Tip 1 diyabet hastaları için, sağlıklı yeni insülin üreten hücreleri pankreasa yerleştirme fikri mükemmel bir çözüm gibi geliyor.
Yukarı çıkın! Yaşam boyu insülin üreten yeni beta hücrelerinizi bugün alın…
Maalesef o kadar basit değil. Zaman, maliyet, riskler ve yan etkiler açısından bu tür bir naklin neler içerdiğine daha yakından bakalım.
Diyabet için hücre nakli hakkında bilinmesi gereken yedi önemli nokta:
Beta hücrelerini tek başına nakledemezsiniz
Sağlıklı bir pankreasta insülin üreten hücreler, bu organın Langerhans adacıkları adı verilen bir bölgesinde bulunur. Orada bulunan her adacık hücresi alfa, beta ve delta hücreleri içerir.
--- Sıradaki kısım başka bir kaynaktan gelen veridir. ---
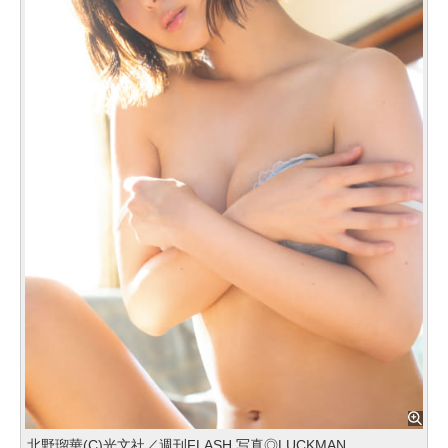
北野瑠華(C)光文社／週刊FLASH 写真◎LUCKMAN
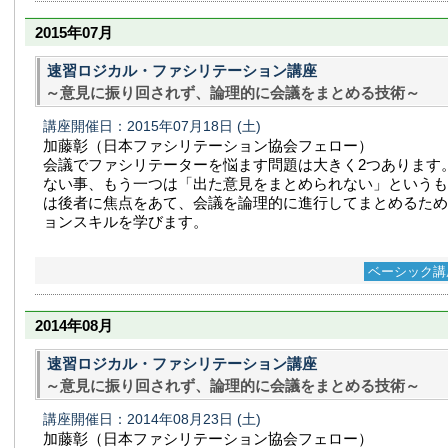
2015年07月
速習ロジカル・ファシリテーション講座
～意見に振り回されず、論理的に会議をまとめる技術～
講座開催日：2015年07月18日
(土)
加藤彰（日本ファシリテーション協会フェロー）
会議でファシリテーターを悩ます問題は大きく2つあります
ない事、もう一つは「出た意見をまとめられない」というも
は後者に焦点をあて、会議を論理的に進行してまとめるため
ョンスキルを学びます。
ベーシック講
2014年08月
速習ロジカル・ファシリテーション講座
～意見に振り回されず、論理的に会議をまとめる技術～
講座開催日：2014年08月23日
(土)
加藤彰（日本ファシリテーション協会フェロー）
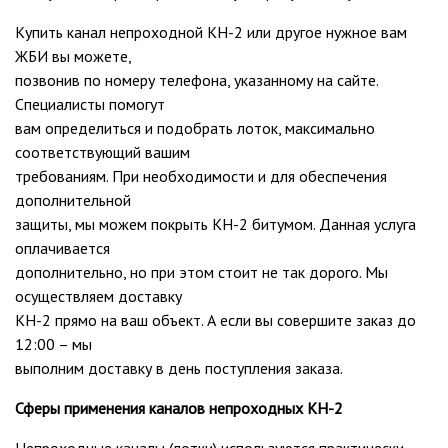
Купить канал непроходной КН-2 или другое нужное вам
ЖБИ вы можете,
позвонив по номеру телефона, указанному на сайте.
Специалисты помогут
вам определиться и подобрать лоток, максимально
соответствующий вашим
требованиям. При необходимости и для обеспечения
дополнительной
защиты, мы можем покрыть КН-2 битумом. Данная услуга
оплачивается
дополнительно, но при этом стоит не так дорого. Мы
осуществляем доставку
КН-2 прямо на ваш объект. А если вы совершите заказ до
12:00 – мы
выполним доставку в день поступления заказа.
Сферы применения каналов непроходных КН-2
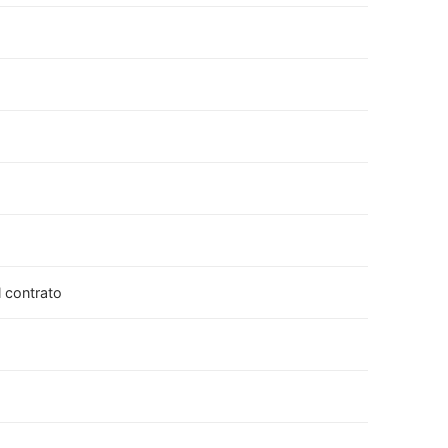
l contrato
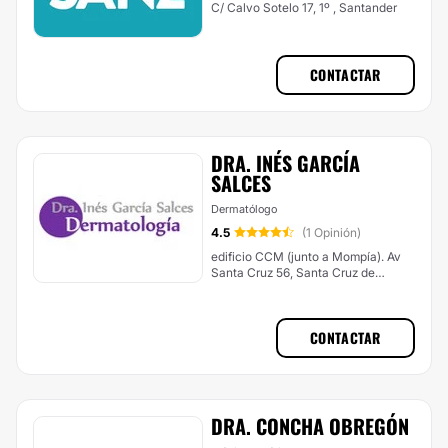
C/ Calvo Sotelo 17, 1º , Santander
CONTACTAR
DRA. INÉS GARCÍA
SALCES
Dermatólogo
4.5
(1 Opinión)
edificio CCM (junto a Mompía). Av
Santa Cruz 56, Santa Cruz de
Bezana
CONTACTAR
DRA. CONCHA OBREGÓN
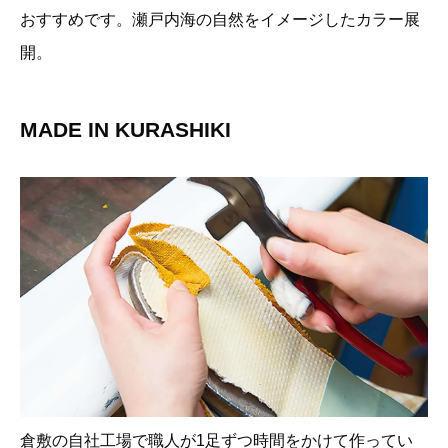
おすすめです。瀬戸内海の自然をイメージしたカラー展
開。
MADE IN KURASHIKI
倉敷の自社工場で職人が1足ずつ時間をかけて作ってい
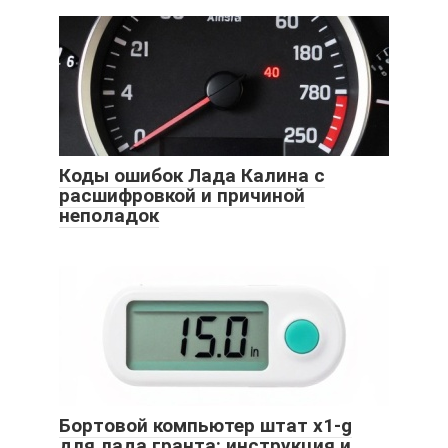
Коды ошибок Лада Калина с
расшифровкой и причиной
неполадок
Бортовой компьютер штат х1-g
для лада гранта: инструкция и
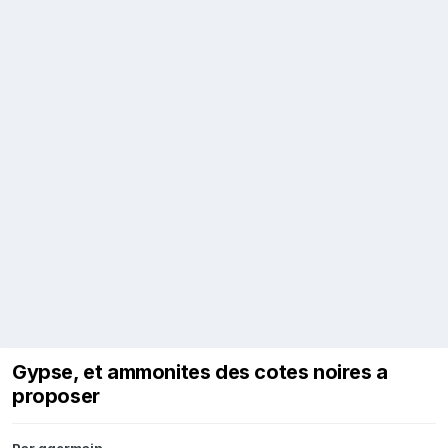
Gypse, et ammonites des cotes noires a
proposer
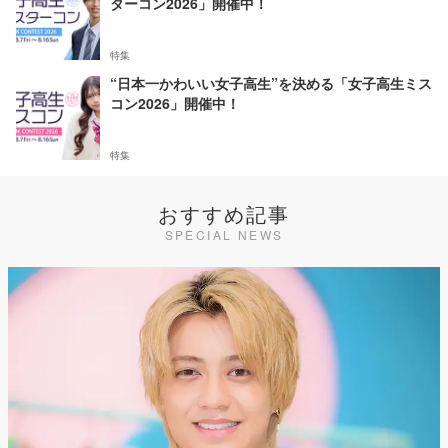
ターコン2026」開催中！
特集
“日本一かわいい女子高生”を決める「女子高生ミス
コン2026」開催中！
特集
おすすめ記事
SPECIAL NEWS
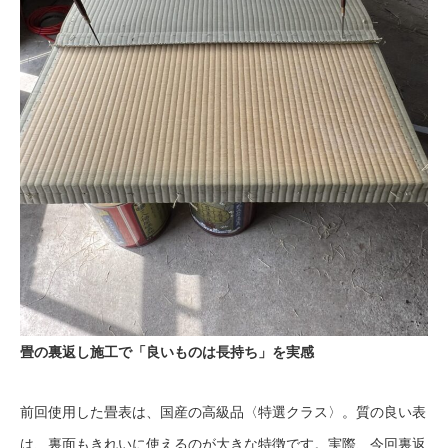
畳の裏返し施工で「良いものは長持ち」を実感
前回使用した畳表は、国産の高級品〈特選クラス〉。質の良い表
は、裏面もきれいに使えるのが大きな特徴です。実際、今回裏返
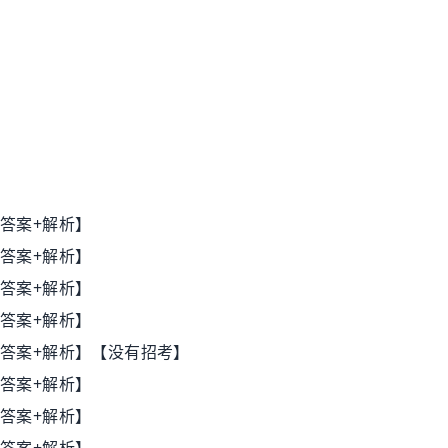
+答案+解析】
+答案+解析】
+答案+解析】
+答案+解析】
+答案+解析】【没有招考】
+答案+解析】
+答案+解析】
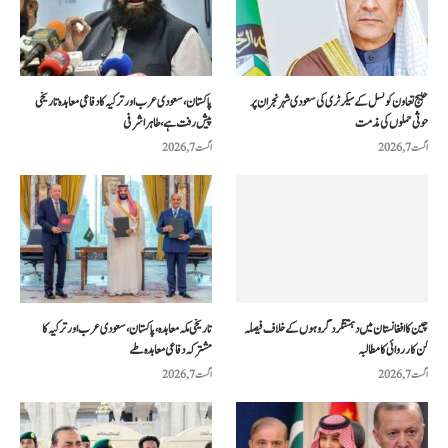
خلیج تعاون کونسل کے سیکرٹری کی سعودی شہر نجران پر
پاکستان، سعودی عرب اور ترکیہ کا دفاعی معاہدہ تاریخی
حوثی حملوں کی مذمت
پیش رفت ہے، طاہر اشرفی
اگست 7, 2026
اگست 7, 2026
چین کا افغانستان میں دہشتگرد گروہوں کے خلاف فیصلہ
تاریخی مکہ معاہدہ، پاکستان، سعودی عرب اور ترکیہ کا
کن کارروائی کا مطالبہ
مشترکہ دفاعی معاہدہ طے
اگست 7, 2026
اگست 7, 2026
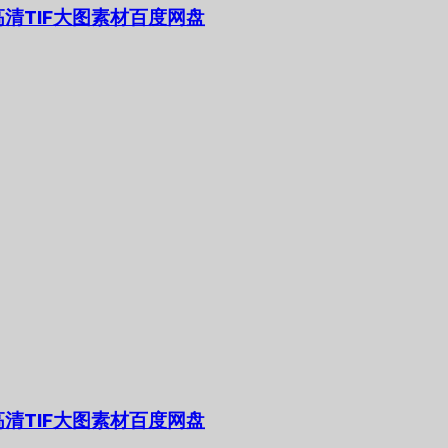
清TIF大图素材百度网盘
清TIF大图素材百度网盘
“Ama bir nakil için beta hücrelerini öylece satamazsınız. Adacık hücrelerini izole etmek yeterince zor. Bunun yerine, delta ve alfa hücrelerini ayıklayarak adacık hücrelerini saflaştırmanız gerekiyor, ”diye açıklıyor Michigan'daki Grunberger Diyabet Enstitüsü'nün kurucusu ünlü endokrinolog Dr. George Grunberger.
Alfa hücreleri, düşük kan şekerini önlemek için glukagon ihtiyaçlarınızı yönetir - bu, araştırmada tip 1 diyabet hastalarında işlevsiz olduğu kanıtlanmıştır.
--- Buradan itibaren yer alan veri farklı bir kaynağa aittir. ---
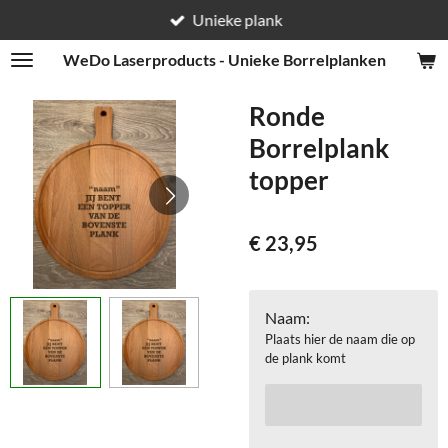
Unieke plank
Ga
direct
WeDo
Laserproducts - Unieke Borrelplanken
naar
de
Ronde
hoofdinhoud
Borrelplank
topper
€ 23,95
Naam:
Plaats hier de naam die op
de plank komt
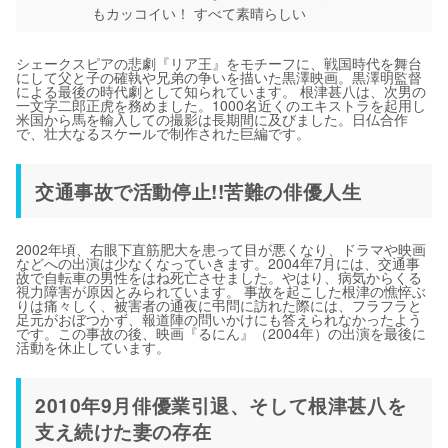
もカッコイい！ すべて素晴らしい
シェークスピアの悲劇『リア王』をモチーフに、戦国時代を舞台
にして父と子の確執や兄弟の争いを描いた黒澤映画。黒澤明監督
による最後の時代劇として知られています。 根津甚八は、次男の
一文字二郎正虎を務めました。1000名近くのエキストラを起用し
米国から馬を輸入しての撮影は長期間に及びました。日仏合作
で、壮大なるスケールで制作された巨編です。
交通事故で活動停止!!苦難の俳優人生
2002年頃、右眼下直筋肥大を患って目が悪くなり、ドラマや映画
などへの出演は少なくなっていきます。2004年7月には、交通事
故で自転車の男性をはね死亡させました。やはり、病気からくる
視力障害が原因とみられています。 事故を起こした根津の憔悴ぶ
りは痛々しく、被害者の通夜に弔問に訪れた際には、フラフラと
足元がおぼつかず、報道陣の問いかけにも答えられなかったよう
です。この事故の後、映画『るにん』（2004年）の出演を最後に
活動を休止しています。
2010年9月俳優業引退、そして根津甚八を
支え続けた妻の存在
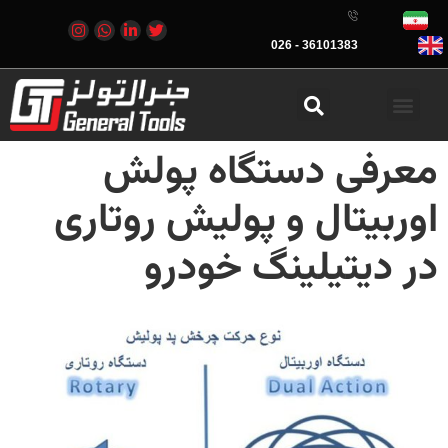
36101383 - 026
معرفی دستگاه پولش
اوربیتال و پولیش روتاری
در دیتیلینگ خودرو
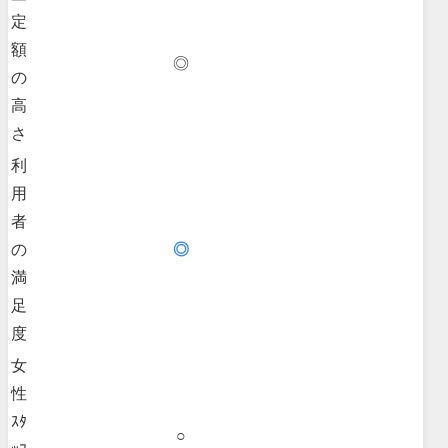
定
額
◎
の
高
さ
利
用
者
の
◎
満
足
度
女
性
ｽﾀ
○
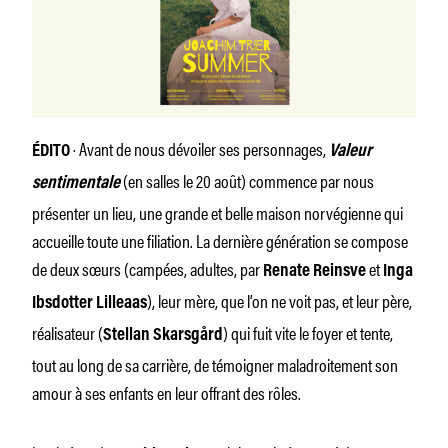
· Avant de nous dévoiler ses personnages,
ÉDITO
Valeur
(en salles le 20 août) commence par nous
sentimentale
présenter un lieu, une grande et belle maison norvégienne qui
accueille toute une filiation. La dernière génération se compose
de deux sœurs (campées, adultes, par
et
Renate Reinsve
Inga
), leur mère, que l’on ne voit pas, et leur père,
Ibsdotter Lilleaas
réalisateur (
) qui fuit vite le foyer et tente,
Stellan Skarsgård
tout au long de sa carrière, de témoigner maladroitement son
amour à ses enfants en leur offrant des rôles.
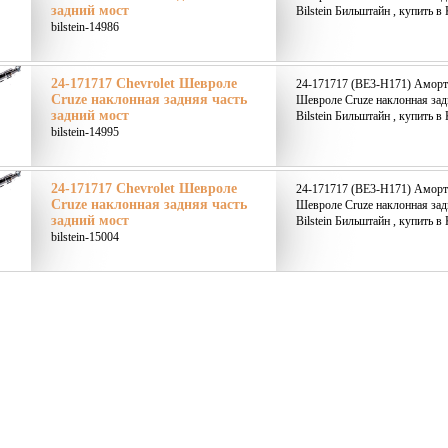
задний мост
Bilstein Бильштайн , купить в
bilstein-14986
24-171717 Chevrolet Шевроле
24-171717 (BE3-H171) Аморти
Cruze наклонная задняя часть
Шевроле Cruze наклонная зад
задний мост
Bilstein Бильштайн , купить в
bilstein-14995
24-171717 Chevrolet Шевроле
24-171717 (BE3-H171) Аморти
Cruze наклонная задняя часть
Шевроле Cruze наклонная зад
задний мост
Bilstein Бильштайн , купить в
bilstein-15004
Delta hücreleri, büyük ölçüde sindirim ve sinir sisteminizin işleviyle ilgili olan başka bir hormon olan somatostatin salgılar.
Son olarak, beta hücreleri, insülin ve amilin adı verilen bir hormonun üretiminden sorumludur. İnsülin, muhtemelen bildiğiniz gibi, vücudunuzun anında veya depolanmış enerji için kan dolaşımınızdaki glikozu kullanmasına yardımcı olur.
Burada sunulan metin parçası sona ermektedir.